IDG: How can customers expect licensing to change in the cloud model?
Muglia: The biggest change as we move to the cloud model is it's a subscription-based model. It's an ongoing payment structure, because, obviously, you're running the service for the customer. If it is a well-defined service, like messaging or collaboration or CRM, it will typically be a per-user fee of some form that's paid, which is fairly consistent with the way they buy today, although they typically don't buy it by subscription. They buy it as a one-time purchase, but they, again, pay a per-user fee.
For business applications, the cloud model is based on instances or capacity-based, so it's based on the usage of the application. The model changes somewhat. Obviously, one of the implications is that, particularly if you're moving to a public cloud environment, there's a transition from having upfront cap-ex costs associated with purchasing hardware. That is not a software licensing issue, but it's very significant [change] to the customer, to an op-ex and ongoing charge.
But probably the most dramatic change that affects the customer in terms of the costs associated with this has nothing to do with licensing. It really has to do with their overall cost of operations. The promise of the cloud is that by running these things at very high scale, by using software to standardize and deliver a consistent set of services to customers, we can reduce the cost of running that operation very substantially. We know that the majority of cost in IT is the people cost associated with operations. That's where the cloud really brings the advantages. The main advantage in terms of getting better business value at a lower cost is because the cloud standardizes the way operations is done and really dramatically reduces that.
If you look at most of our customers, they will have a ratio of somewhere between 50 to 100 servers per administrator. A world-class IT shop might get that up to 300, 400 servers per administrator. When we run these cloud services, we run them at 2,000 to 4,000 servers per administrator internally. By running it ourselves, we are also able to really engineer the software to continue to drive out that cost of operations in a way that I don't think the industry's ever seen before.
IDG: So, two questions on the shift to that kind of pricing. One, do you think customers are prepared for that? Do they have a good handle on a budget that goes from projects and cyclical upgrades to a subscription flow like that and are they understanding the long-term implications of that shift?

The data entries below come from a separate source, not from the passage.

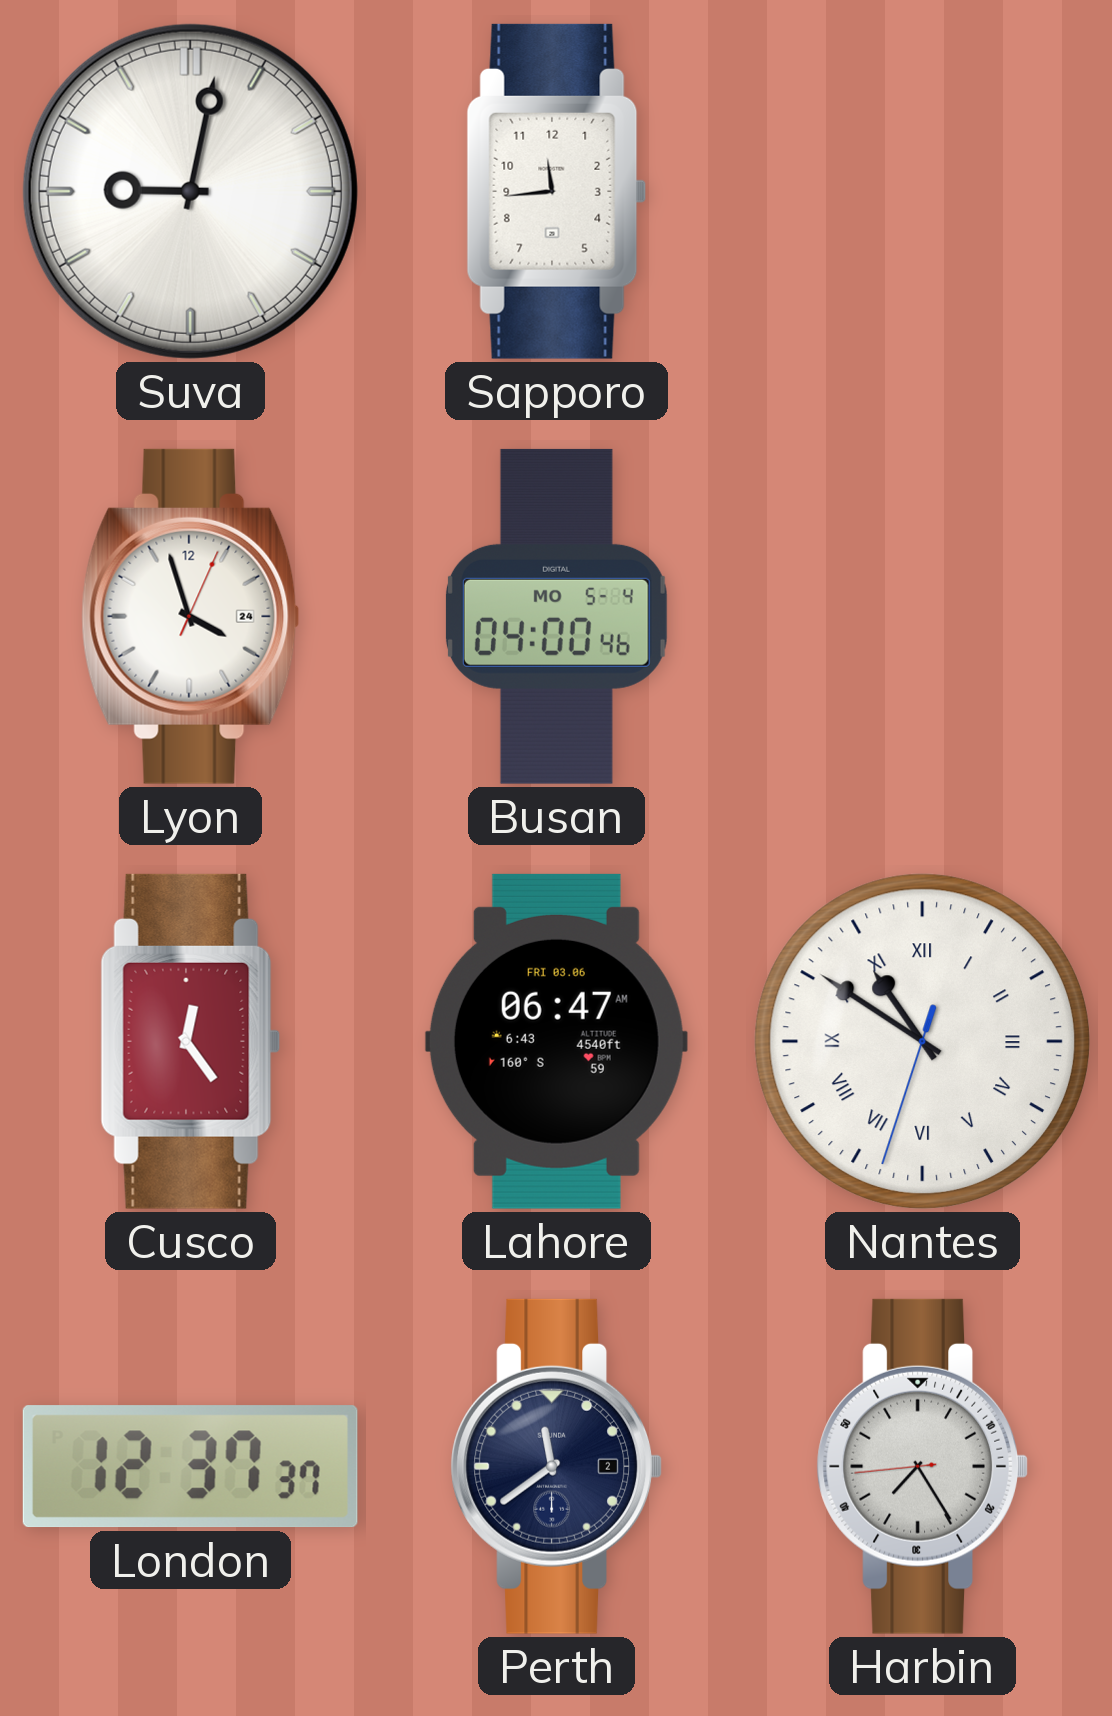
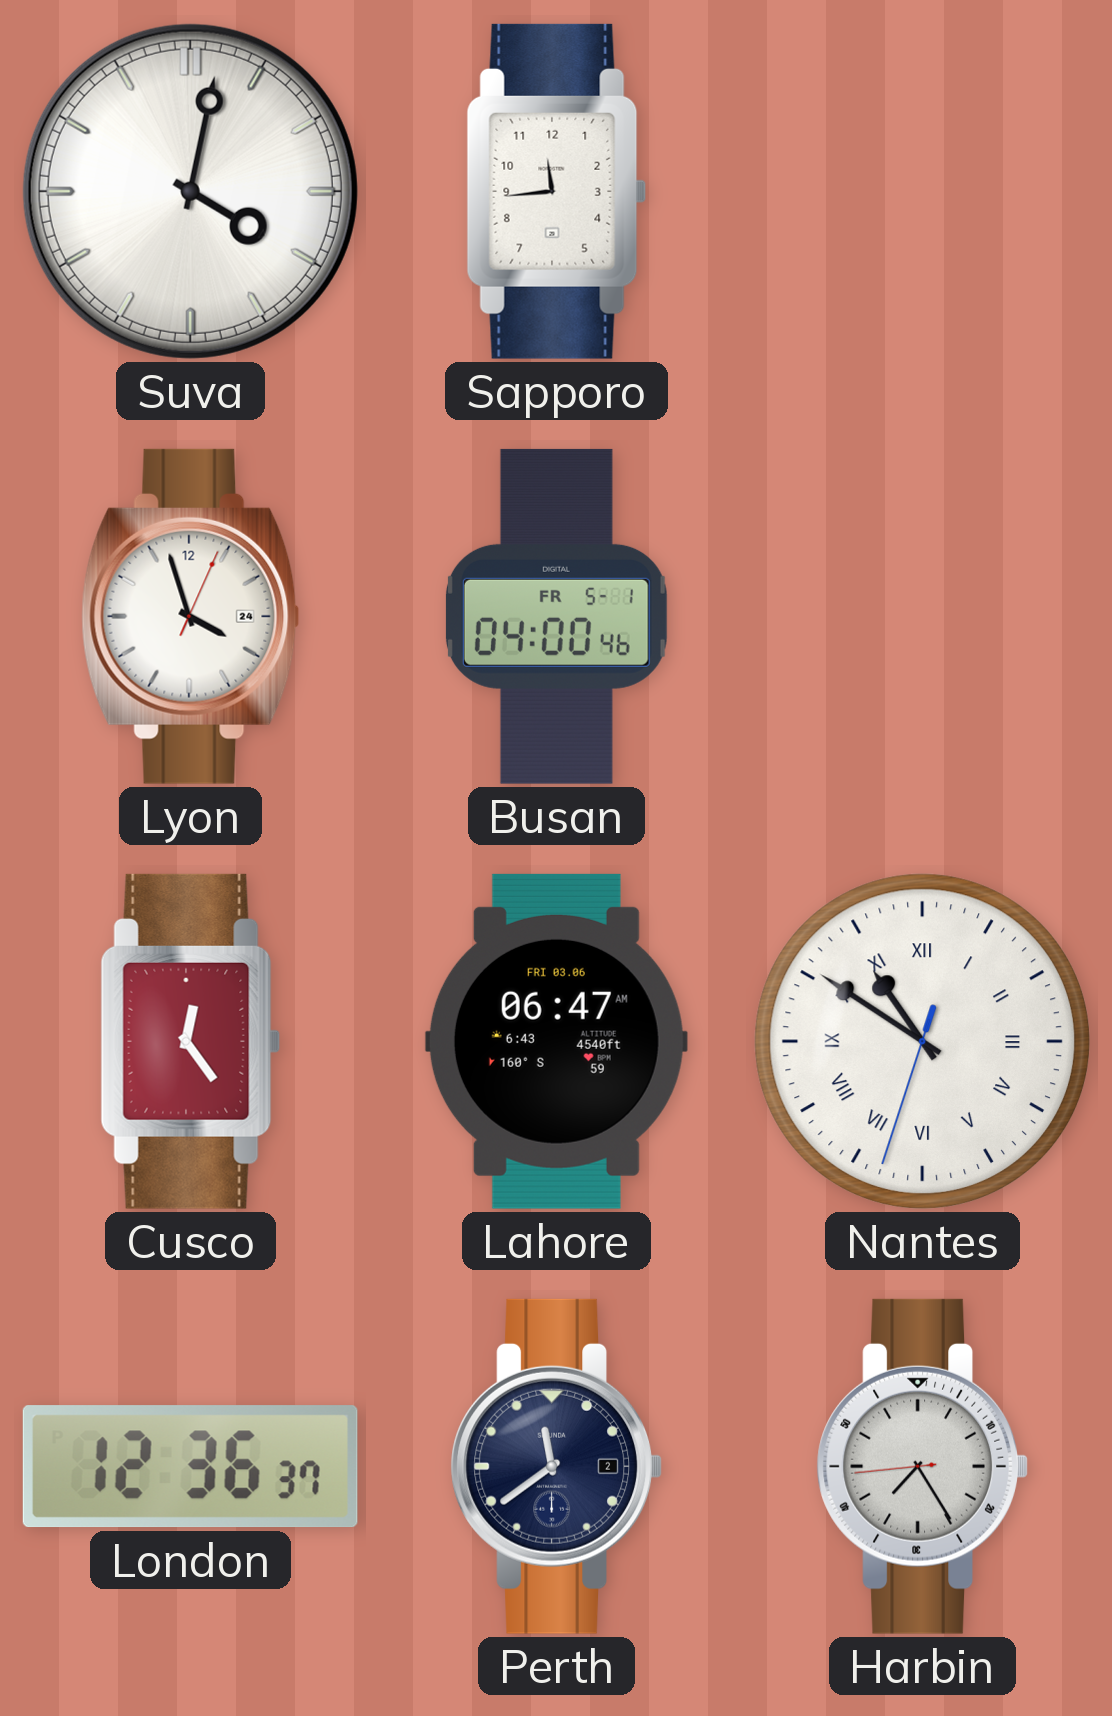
Suva: 9:02 -> 4:02
Busan date: MO 5-4 -> FR 5-1
London: 12:37 -> 12:36
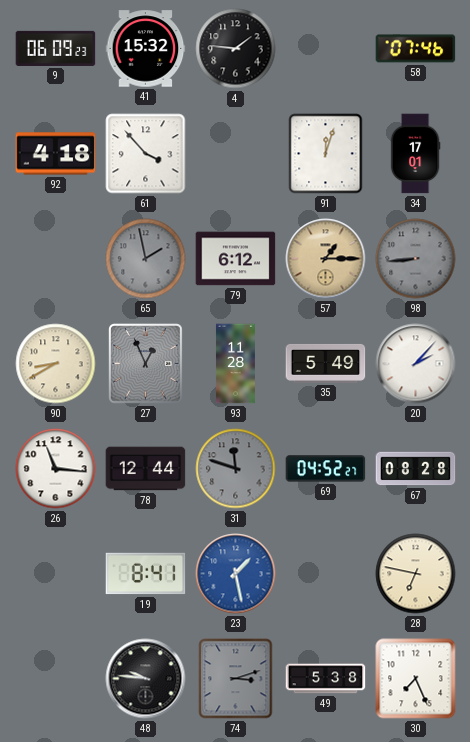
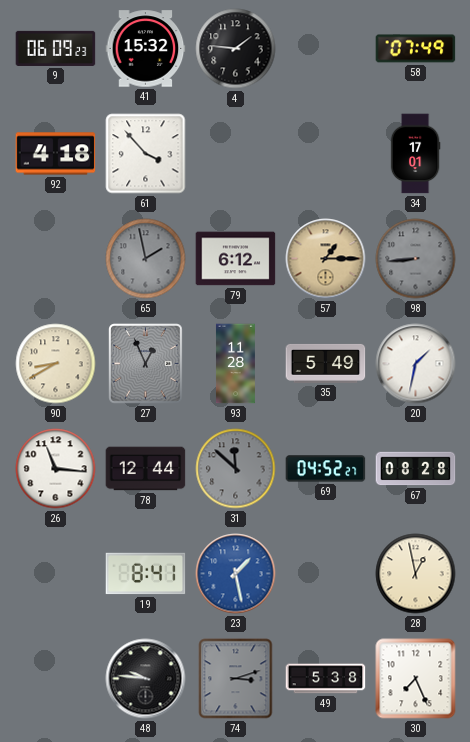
58: 07:46 -> 07:49
91: 12:03 -> none
20: 2:07 -> 1:32
31: 11:48 -> 11:52
28: 6:47 -> 12:58
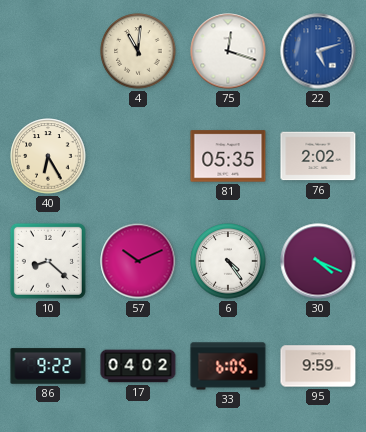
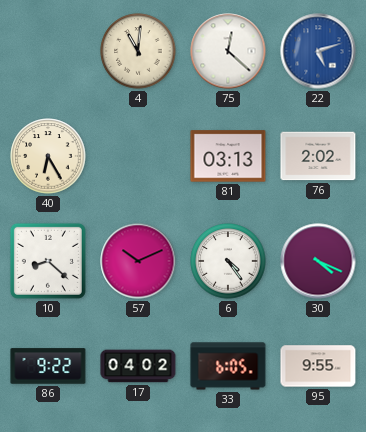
75: 12:18 -> 12:22
81: 05:35 -> 03:13
95: 9:59 -> 9:55
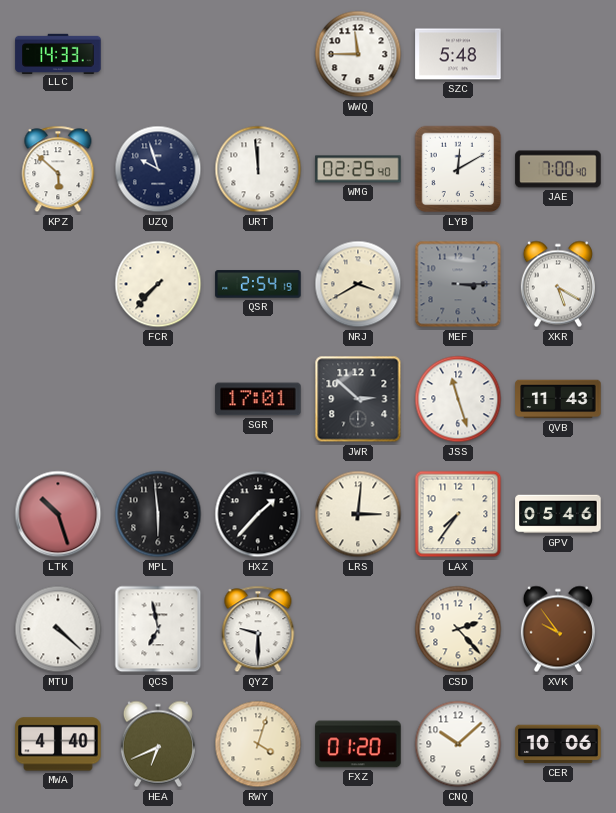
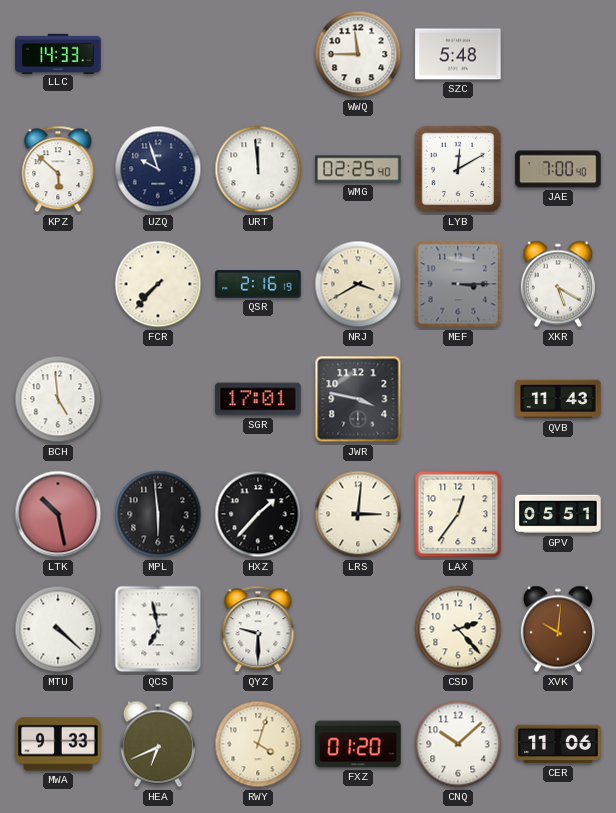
QSR: 2:54 -> 2:16
BCH: none -> 4:59
JWR: 2:52 -> 3:47
JSS: 11:27 -> none
LTK: 10:27 -> 10:28
LAX: 7:36 -> 12:36
GPV: 05:46 -> 05:51
XVK: 9:54 -> 10:01
MWA: 4:40 -> 9:33
CER: 10:06 -> 11:06
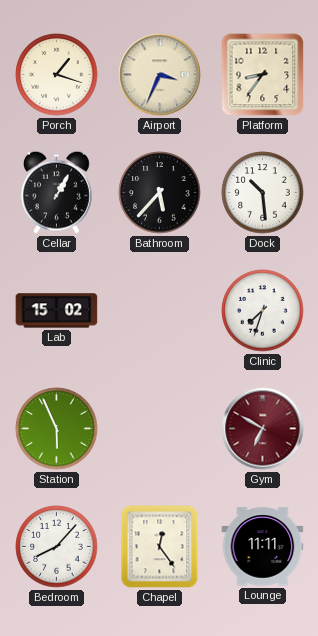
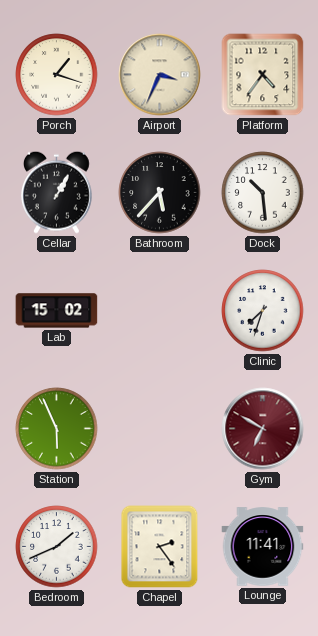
Platform: 8:36 -> 4:36
Bedroom: 8:07 -> 1:41
Chapel: 12:24 -> 2:24
Lounge: 11:11 -> 11:41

Muglia: I think they love it. I think they're not just prepared, they're demanding it. This came home to me when I was at a CIO event -- it was large companies, top 100 U.S. companies. It was one of those vendor events where you're kind of getting beat up by about 20 guys. It's like dental work without any Novocain, basically, for an hour. One of the CIOs said to me, "Bob, you don't get it. We never want another software update from Microsoft again. We want the features. But you put all the burden on us. You put all the operations costs on us. You make us do all the work. I want you to handle that. I don't want to take care of it." That's really the key to software as a service and the cloud all around: How we can provide the services to our customers and then keep them up-to-date. We can keep the value associated with the new technology flowing into the IT organization, into the company, and, thus, generate the business value. But they don't have to pay all the cost and have all the training and everything.